= Input material =
____
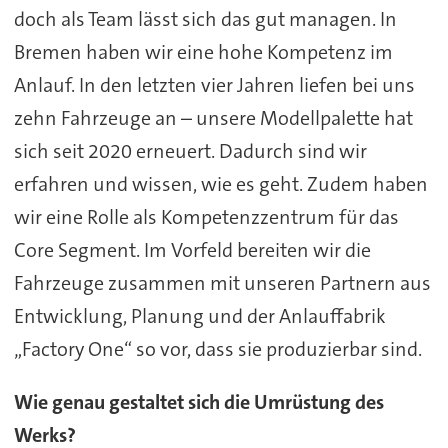
doch als Team lässt sich das gut managen. In
Bremen haben wir eine hohe Kompetenz im
Anlauf. In den letzten vier Jahren liefen bei uns
zehn Fahrzeuge an – unsere Modellpalette hat
sich seit 2020 erneuert. Dadurch sind wir
erfahren und wissen, wie es geht. Zudem haben
wir eine Rolle als Kompetenzzentrum für das
Core Segment. Im Vorfeld bereiten wir die
Fahrzeuge zusammen mit unseren Partnern aus
Entwicklung, Planung und der Anlauffabrik
„Factory One“ so vor, dass sie produzierbar sind.
Wie genau gestaltet sich die Umrüstung des
Werks?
____
= Work to complete =
Produce an exact repeat of the lines from the one containing "wir eine Rolle als Kompetenzzentrum für das" through the last line of the data, and nothing more.

= Solution =
wir eine Rolle als Kompetenzzentrum für das
Core Segment. Im Vorfeld bereiten wir die
Fahrzeuge zusammen mit unseren Partnern aus
Entwicklung, Planung und der Anlauffabrik
„Factory One“ so vor, dass sie produzierbar sind.
Wie genau gestaltet sich die Umrüstung des
Werks?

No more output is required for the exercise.